* _TASK OBJECTIVE_:
Looking through the listing that follows, count the lines that contain "badań" and give only that number.

* _MATERIAL FOR THE TASK_:
◇ ◇ ◇ ◇

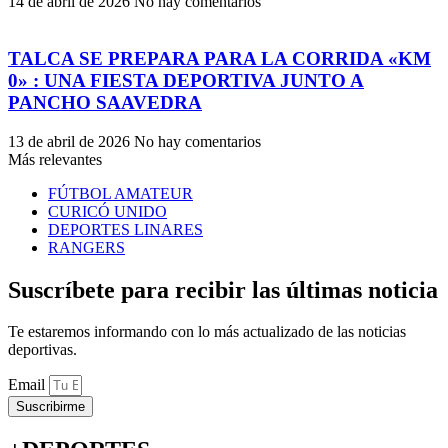
14 de abril de 2026
No hay comentarios
TALCA SE PREPARA PARA LA CORRIDA «KM
0» : UNA FIESTA DEPORTIVA JUNTO A
PANCHO SAAVEDRA
13 de abril de 2026
No hay comentarios
Más relevantes
FÚTBOL AMATEUR
CURICÓ UNIDO
DEPORTES LINARES
RANGERS
Suscríbete para recibir las últimas noticia
Te estaremos informando con lo más actualizado de las noticias
deportivas.
Email
Suscribirme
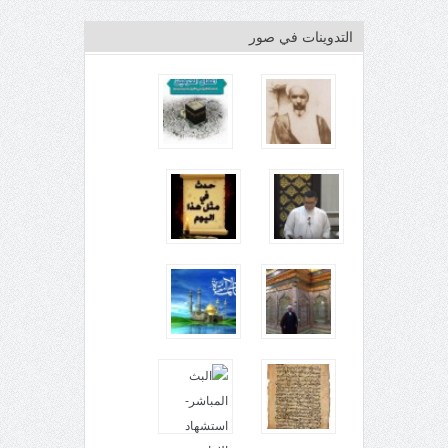
التدوينات في صور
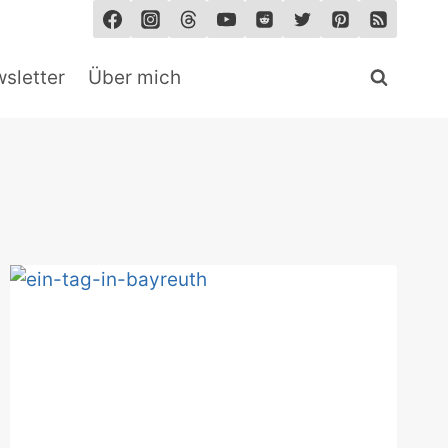
sletter
Über mich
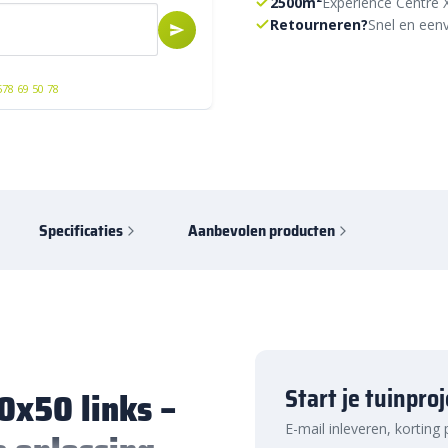
2500m²
Experience Centre 
Retourneren?
Snel en eenv
578 69 50 78
Specificaties
Aanbevolen producten
Start je tuinpro
20x50 links –
E-mail inleveren, korting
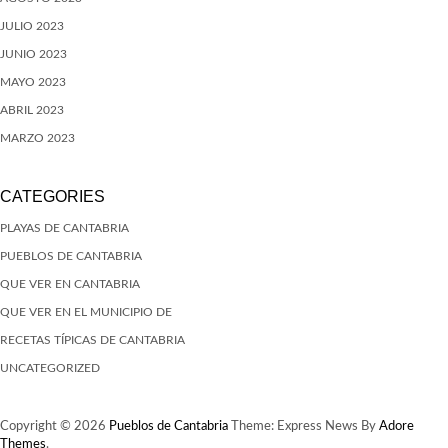
JULIO 2023
JUNIO 2023
MAYO 2023
ABRIL 2023
MARZO 2023
CATEGORIES
PLAYAS DE CANTABRIA
PUEBLOS DE CANTABRIA
QUE VER EN CANTABRIA
QUE VER EN EL MUNICIPIO DE
RECETAS TÍPICAS DE CANTABRIA
UNCATEGORIZED
Copyright © 2026
Pueblos de Cantabria
Theme: Express News By
Adore
Themes
.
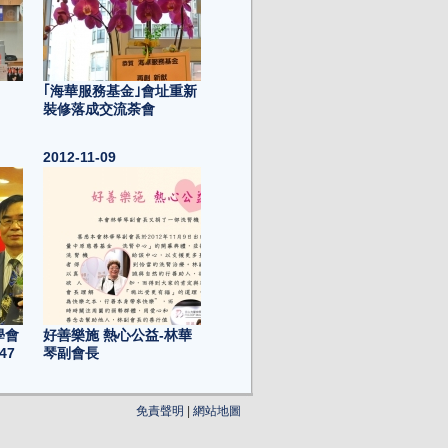
｢海華服務基金｣會址重新
裝修落成交流荼會
2012-11-09
學會
好善樂施 熱心公益-林華
47
琴副會長
2012-11-02
免責聲明
|
網站地圖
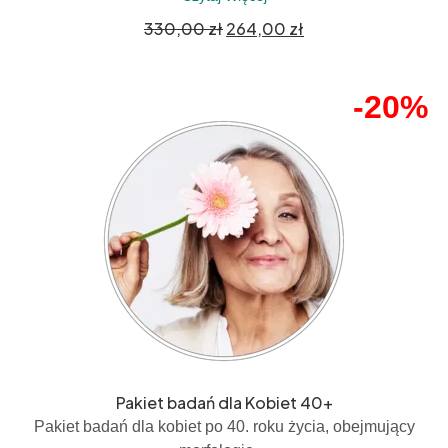
330,00
zł
264,00
zł
-20%
Pakiet badań dla Kobiet 40+
Pakiet badań dla kobiet po 40. roku życia, obejmujący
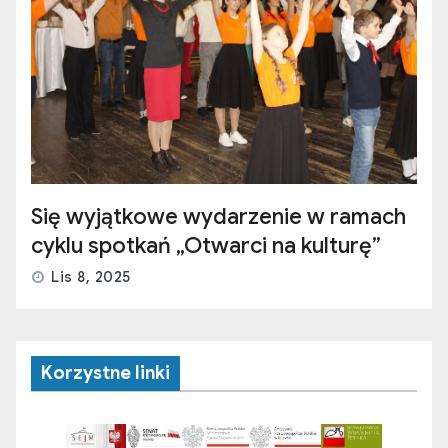
Się wyjątkowe wydarzenie w ramach
cyklu spotkań „Otwarci na kulturę”
Lis 8, 2025
Korzystne linki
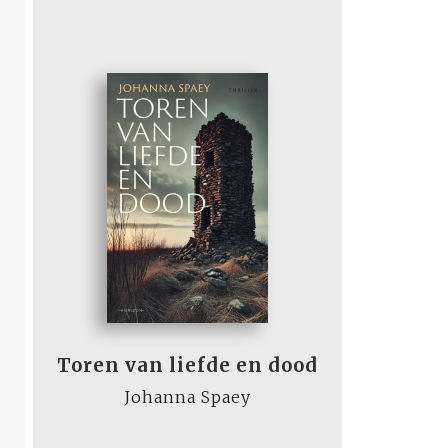
Toren van liefde en dood
Johanna Spaey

◇ ◇ ◇ ◇

* _ANSWER AREA_:
2